День уже наступил. Он выдался мрачным. Время шло, а те все не слезали с печи. Уже, верно, за полдень перевалило, а они по-прежнему лежали. Одутловатый снова начал кашлять.
Ганусин отец поднял руку и дернул самого молодого за ногу. Тот сразу же поднял голову, поглядел на человека и заморгал глазами, словно и не спал, а ждал этого. Он помедлил немного, осторожно подполз к краю печи и тихонько слез на землю. Молча, будто заранее сговорившись, вышли они вдвоем с Ганусиным отцом в сени.
— Перекусить бы чего надо, — сказал Ганусин отец таким тоном, будто знал этого молодого человека, почти подростка, очень давно.
— Мне нельзя, — сказал тот. — Я заболел. Я долго голодал. Мясо было непроварено. Я его вчера много съел. Теперь у меня все внутри разрывается. В животе ноет и стягивается…
— А есть тебе хочется?
— Нет. Ослабел я очень.
— Ложись на ту постель, где мы спали.
— А те что скажут? Они уже кое-что заметили.
— Ты их боишься?
— Их трое, а я один.
— Не бойся, и нас трое…
— На мне могут быть вши.
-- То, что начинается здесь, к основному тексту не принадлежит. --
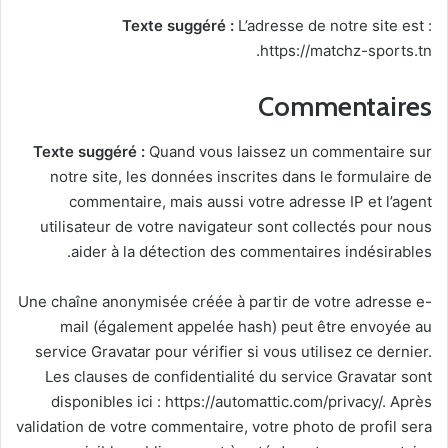
Texte suggéré :
L’adresse de notre site est :
https://matchz-sports.tn.
Commentaires
Texte suggéré :
Quand vous laissez un commentaire sur
notre site, les données inscrites dans le formulaire de
commentaire, mais aussi votre adresse IP et l’agent
utilisateur de votre navigateur sont collectés pour nous
aider à la détection des commentaires indésirables.
Une chaîne anonymisée créée à partir de votre adresse e-
mail (également appelée hash) peut être envoyée au
service Gravatar pour vérifier si vous utilisez ce dernier.
Les clauses de confidentialité du service Gravatar sont
disponibles ici : https://automattic.com/privacy/. Après
validation de votre commentaire, votre photo de profil sera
Я не лягу на вашу постель.
Ганусин отец помолчал и кивнул головной.
— Тогда отлежись хоть на печи. И еще вопрос к тебе. Ты из плена бежал?.. Говори, не бойся. Я ведь тоже бежал от немцев.
— Из плена. Как вы догадались?
— У меня же голова на плечах.
Молодой человек порывисто схватил руку Ганусиного отца и пожал ее, после чего снова пошел в хату и снова втиснулся на печь между теми.